Воспитание Антона отнимало много времени и сил, и Вера Петровна оставила любимую работу, чтобы уже не вернуться к ней. Отвергнутая дорогими и близкими ей людьми, загнанная в круг мелких домашних невзгод, она находила отраду в чтении романов и посещении кино. Ее живой ум, не совсем притупленный тяжелой жизнью, искал в чужом мире то самое счастье, какого она не нашла в своем. Там для нее царили свобода, согласие и любовь, никто не посягал на ее мнение, она могла о чем угодно подумать, восхищаться, осуждать, без опасения услышать обидный окрик. Книги навевали ей мысли, которые, хоть и не с кем было поделиться — и муж, и сын отказывались с ней объясняться, — тем не менее доставляли ей удовольствие.
— О книгах с тобой говорить нельзя, — твердили муж и сын, — психически неустойчивые натуры принимают воображаемое за действительное. Какой нормальный человек стал бы плакать и радоваться по поводу того, что происходит на страницах произведения!
Все ее жертвы были напрасны — ни милой женой, ни любимой матерью Вера Петровна не стала. Муж все более от нее отдалялся, а сын, следуя примеру отца, круто с ней обходился, не стесняясь обижать ее даже на людях.
Я понимал эту несчастную женщину, выслушивал ее жалобы на мужа и сына, охотно обсуждал с ней содержание романов и кинокартин и выражал свое сочувствие. Наши беседы раздражали Лукина и сопровождались гневными взглядами в нашу сторону. Когда он однажды сердито заворчал, я не сдержался и сказал ему:
— Мы. творим себе жен по образу и подобию нашему. Каждый из нас имеет такого друга, какого он заслужил…
В этот вечер под воскресенье я не застал Лукина дома. Он где-то задержался и не скоро обещал прийти.
За чаем речь зашла об Анастасии Павловне, жене Антона, которую Вера Петровна не любила. Между ними не было ссор, но за глаза они друг друга не щадили.
— Не такая нужна была ему жена, — искренно сокрушалась Вера Петровна. — Скверная, ленивая, что угодно о человеке скажет. Ему бы Надежда Васильевна подошла, женщина она умная, добрая и на мерзость не пойдет… Не верю тому, что о ней говорят…
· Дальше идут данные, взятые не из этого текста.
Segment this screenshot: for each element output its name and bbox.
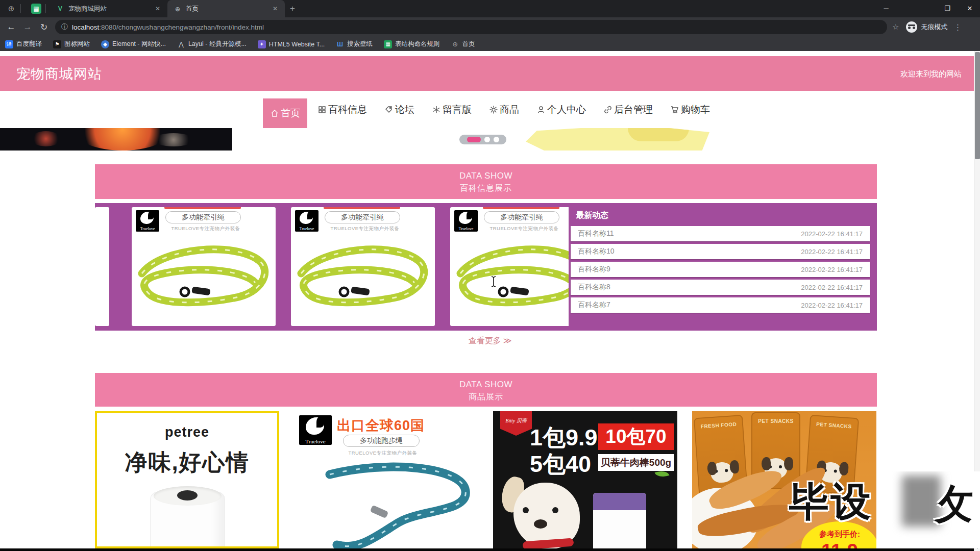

Я невольно насторожился. Впечатления того дня были живы в моей памяти, не были забыты и жестокая усмешка, и горькие речи Надежды Васильевны.
— А что о ней говорят? — спросил я. — Надеюсь, не очень плохое.
Никого, кроме нас, в доме не было, и все-таки эта напуганная и сбитая с толку женщина пригнулась ко мне и снизила голос до шепота.
— Анастасия говорит, что Надежда Васильевна опоила ее мужа отравой… Нужен он ей… Это она с горя или сдуру сболтнула…
Я сделал вид, что не придал этим словам значения и, сочувственно кивая хозяйке головой, делал все возможное, чтобы продолжить любопытный разговор.
— Никто ей не поверит, — согласился я с Верой Петровной, — незачем было Надежде Васильевне мстить.
— И я то же самое говорю, — придвигая мне варенье и глазами указывая на рядом лежащую ложечку, сказала она. — Разве Семена переговоришь! Голову человек потерял, с Анастасией в один голос кричит: убила… отравила… и не одна… Что его, дурака, слушать, ему ведь море по колено, что вздумает, то и скажет… У него все директора — бессовестные люди, всюду воры и грабители…
После этого могло последовать нечто такое, что положило бы конец моей дружбе с Лукиным. Благоразумие подсказывало мне перевести разговор на другую тему или вовсе уйти, но, подобно человеку, с разбега угодившему в пропасть, я собой уже не владел.